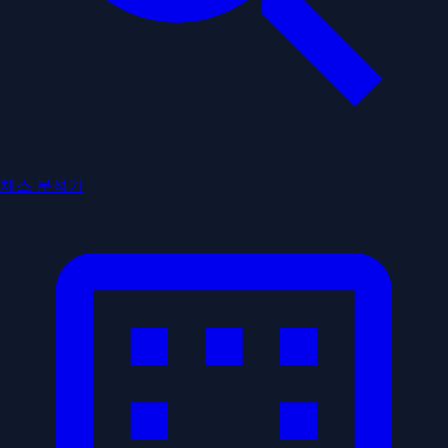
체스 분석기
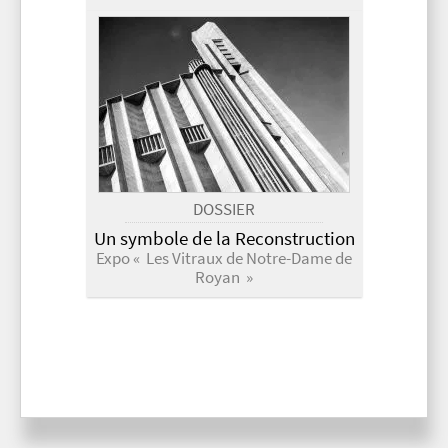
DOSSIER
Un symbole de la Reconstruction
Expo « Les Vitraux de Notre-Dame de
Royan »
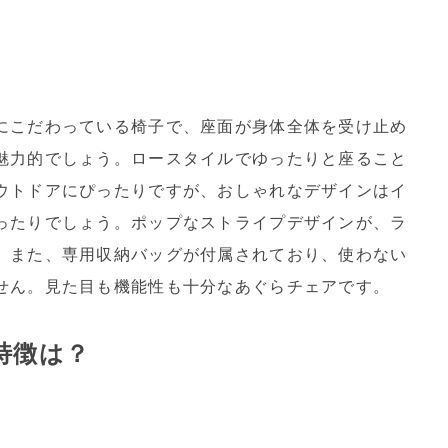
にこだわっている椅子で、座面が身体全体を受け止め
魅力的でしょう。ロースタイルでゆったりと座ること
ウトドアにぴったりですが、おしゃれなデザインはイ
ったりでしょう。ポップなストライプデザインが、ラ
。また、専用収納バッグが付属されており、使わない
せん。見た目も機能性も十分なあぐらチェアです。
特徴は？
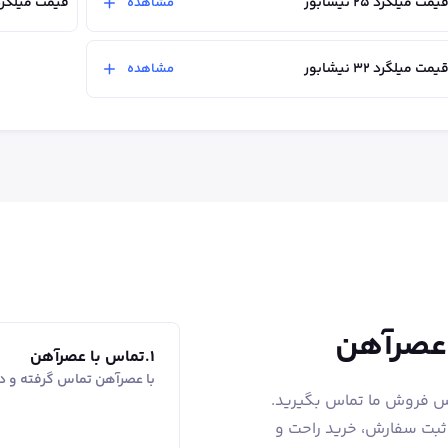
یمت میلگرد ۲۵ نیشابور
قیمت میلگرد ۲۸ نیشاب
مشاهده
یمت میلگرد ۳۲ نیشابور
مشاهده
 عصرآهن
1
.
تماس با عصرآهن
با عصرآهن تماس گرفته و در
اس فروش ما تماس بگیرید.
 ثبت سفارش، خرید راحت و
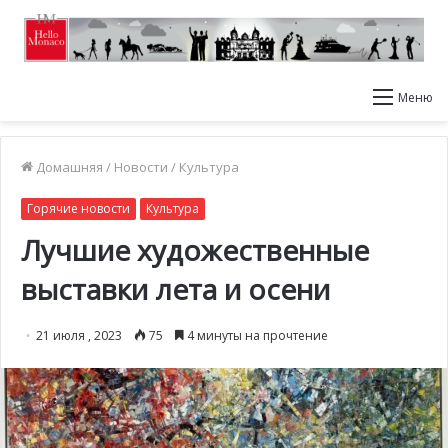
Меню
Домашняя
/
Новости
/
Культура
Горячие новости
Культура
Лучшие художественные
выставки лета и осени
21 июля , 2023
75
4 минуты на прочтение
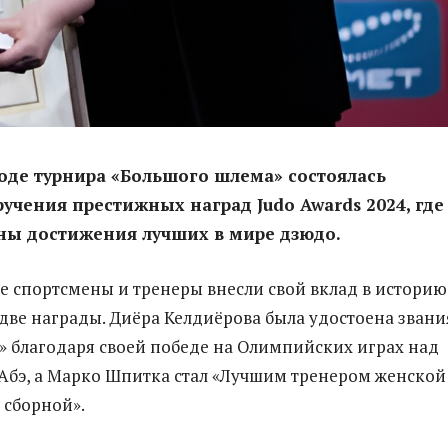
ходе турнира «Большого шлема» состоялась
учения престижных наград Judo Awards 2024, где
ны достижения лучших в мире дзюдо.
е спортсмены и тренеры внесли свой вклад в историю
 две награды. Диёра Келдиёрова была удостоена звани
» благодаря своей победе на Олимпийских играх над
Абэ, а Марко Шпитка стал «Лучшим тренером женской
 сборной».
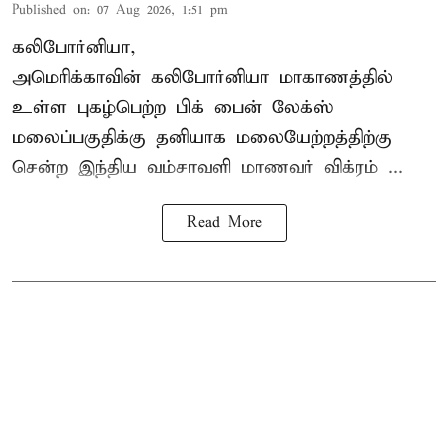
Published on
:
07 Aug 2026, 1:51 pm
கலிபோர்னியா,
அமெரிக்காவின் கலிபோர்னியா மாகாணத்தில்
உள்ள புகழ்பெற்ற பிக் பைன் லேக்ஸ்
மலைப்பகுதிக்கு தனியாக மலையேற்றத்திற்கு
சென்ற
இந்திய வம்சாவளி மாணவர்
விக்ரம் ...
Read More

◆ ◆ ◆ ◆

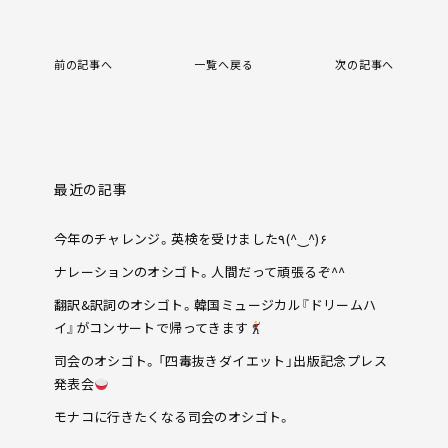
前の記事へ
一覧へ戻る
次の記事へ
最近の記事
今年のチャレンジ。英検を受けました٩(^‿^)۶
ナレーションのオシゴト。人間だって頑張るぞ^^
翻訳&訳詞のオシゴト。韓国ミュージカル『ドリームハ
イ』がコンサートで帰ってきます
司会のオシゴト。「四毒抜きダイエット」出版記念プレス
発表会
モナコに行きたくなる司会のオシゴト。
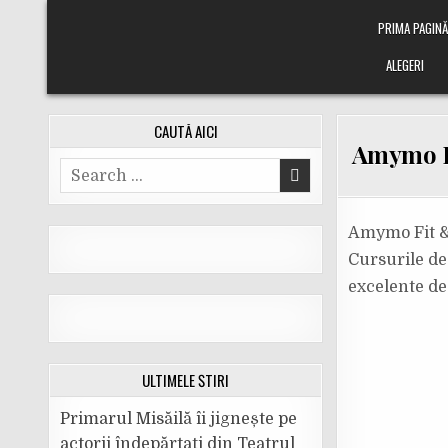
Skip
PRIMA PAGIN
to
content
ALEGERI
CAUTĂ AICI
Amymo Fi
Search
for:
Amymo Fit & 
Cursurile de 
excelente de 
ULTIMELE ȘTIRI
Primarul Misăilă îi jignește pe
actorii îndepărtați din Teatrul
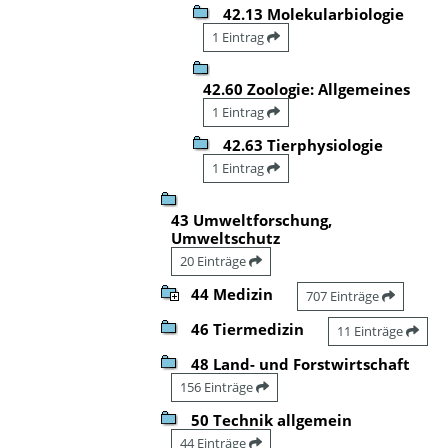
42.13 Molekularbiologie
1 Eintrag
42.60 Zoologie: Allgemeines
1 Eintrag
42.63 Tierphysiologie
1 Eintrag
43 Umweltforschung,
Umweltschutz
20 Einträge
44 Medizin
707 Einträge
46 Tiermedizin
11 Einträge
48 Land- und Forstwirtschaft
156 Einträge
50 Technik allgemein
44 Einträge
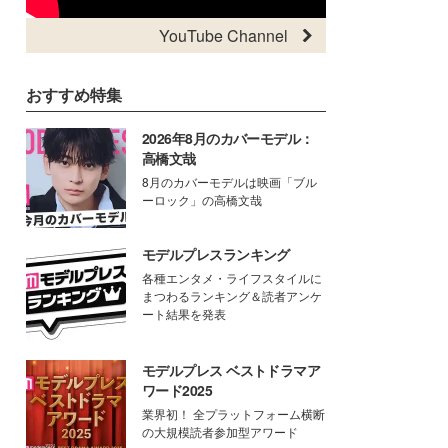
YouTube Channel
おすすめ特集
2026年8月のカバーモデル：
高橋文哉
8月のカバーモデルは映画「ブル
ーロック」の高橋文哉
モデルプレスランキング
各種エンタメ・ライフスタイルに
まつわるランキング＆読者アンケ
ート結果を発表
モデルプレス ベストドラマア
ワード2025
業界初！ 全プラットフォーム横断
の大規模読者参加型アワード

◆ ◆ ◆ ◆

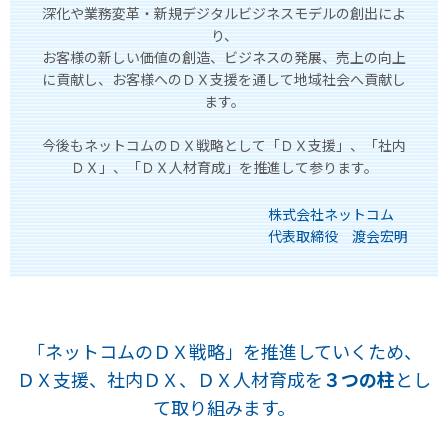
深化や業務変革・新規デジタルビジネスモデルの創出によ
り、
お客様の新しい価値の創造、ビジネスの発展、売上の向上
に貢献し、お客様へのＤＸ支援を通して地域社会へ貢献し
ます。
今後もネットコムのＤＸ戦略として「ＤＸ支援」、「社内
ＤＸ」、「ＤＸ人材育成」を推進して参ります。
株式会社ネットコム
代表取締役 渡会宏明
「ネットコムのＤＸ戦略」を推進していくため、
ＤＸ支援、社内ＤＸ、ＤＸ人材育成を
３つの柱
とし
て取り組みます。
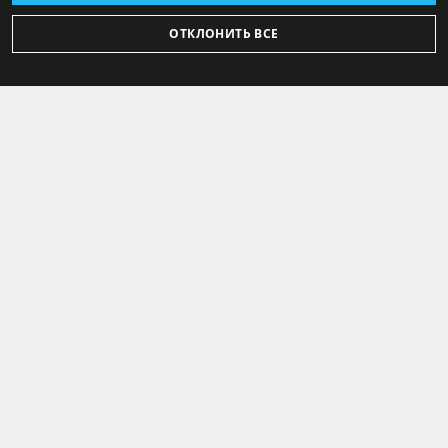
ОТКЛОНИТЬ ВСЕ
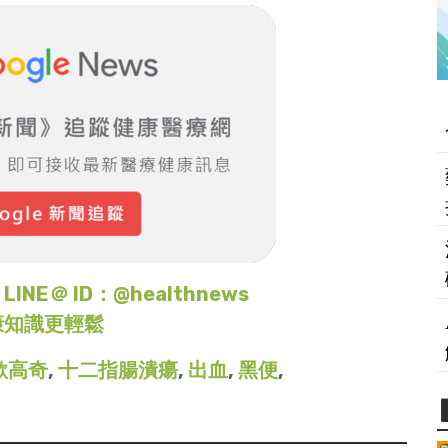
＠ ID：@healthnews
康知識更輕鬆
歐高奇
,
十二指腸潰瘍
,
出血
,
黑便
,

◆ ◆ ◆ ◆

Whenever a line of the material holds the word "تماس", copy it out.

تماس با عصرآهن
با عصرآهن تماس گرفته و در
اس فروش ما تماس بگیرید.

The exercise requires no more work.